Differential diagnostics
Epileptic absence
Myoclonus
Dystonia
Chorea and athetosis
Stereotypy
Facial spasm
Compulsive symptoms
Allergic symptoms
Background of tics
Genetic factors are significant in tic disorders and Tourette's syndrome but the genetic background would appear to be multifactorial.
There are some indications that environmental factors may be involved in the development of tic disorders but the amount of research data available is insufficient so far.
Treatment
It is most important to provide information, counselling and guidance for the child, his/her family and near environment (day care, school) on the symptom picture, and to provide adjustment training and peer support as well as support for the child's general social coping. Counselling and guidance can be provided in primary health care.
Therapy or medication is indicated if the tics disturb the child or cause functional or social harm.

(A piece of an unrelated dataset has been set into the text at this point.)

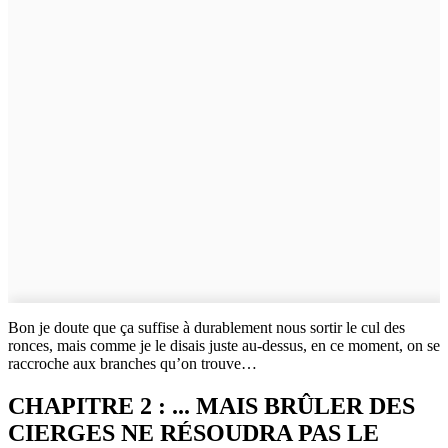
Bon je doute que ça suffise à durablement nous sortir le cul des
ronces, mais comme je le disais juste au-dessus, en ce moment, on se
raccroche aux branches qu’on trouve…
CHAPITRE 2 : ... MAIS BRÛLER DES
CIERGES NE RÉSOUDRA PAS LE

If the child needs therapy or medication, these should be planned by a specialist in tic disorders.
If the child has other concomitant disorders, they may need to be treated in the first place because they may cause more harm than tics and their treatment may affect the psychosocial prognosis.
The goal of treatment is to reduce the tics. Monitoring of treatment is complicated by the naturally varying course of tics. Forms such as the Yale Global Tic Severity Scale can be used for monitoring.
Behavioural treatment is recommended primarily, but its availability may be limited.
Of various types of cognitive behavioural therapy, best results have been obtained with habit reversal training and exposure-response prevention.
Medication should be considered if tics are constant and/or severe and cause functional problems, pain or constant social problems or have a negative effect on the patient's emotional life.
Antidopaminergic drugs, such as aripiprazole or risperidone, are the first choice medication.
References
Szejko N, Robinson S, Hartmann A et al. European clinical guidelines for Tourette syndrome and other tic disorders-version 2.0. Part I: assessment. Eur Child Adolesc Psychiatry 2021;(Oct 18;1-20). [PubMed].
Andrén P, Jakubovski E, Murphy TL et al. European clinical guidelines for Tourette syndrome and other tic disorders-version 2.0. Part II: psychological interventions. Eur Child Adolesc Psychiatry 2021;(Jul 27:1-21). [PubMed]
Roessner V, Eichele H, Stern JS et al. European clinical guidelines for Tourette syndrome and other tic disorders-version 2.0. Part III: pharmacological treatment. Eur Child Adolesc Psychiatry 2021;(Nov 10). [PubMed].